┌──

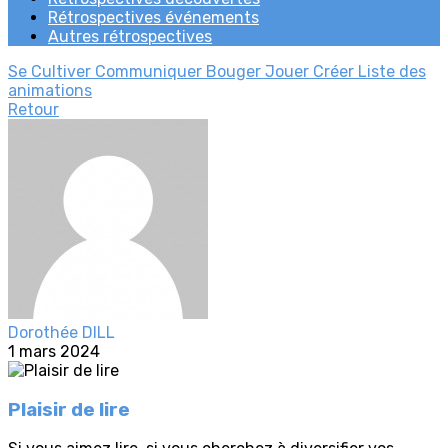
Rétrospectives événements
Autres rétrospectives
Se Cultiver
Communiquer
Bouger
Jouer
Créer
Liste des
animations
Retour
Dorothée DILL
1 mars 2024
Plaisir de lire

└──
┌──

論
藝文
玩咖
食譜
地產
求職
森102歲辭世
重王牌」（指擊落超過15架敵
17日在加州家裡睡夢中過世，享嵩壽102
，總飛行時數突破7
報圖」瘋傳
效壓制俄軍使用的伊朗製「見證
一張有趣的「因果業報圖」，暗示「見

└──

» **Problem requirements**: Within the listing above, extract exactly the lines from the line with "Rétrospectives événements" to the line with "Plaisir de lire", the two named lines included, and no others.

» **Response**:
Rétrospectives événements
Autres rétrospectives
Se Cultiver
Communiquer
Bouger
Jouer
Créer
Liste des
animations
Retour
Dorothée DILL
1 mars 2024
Plaisir de lire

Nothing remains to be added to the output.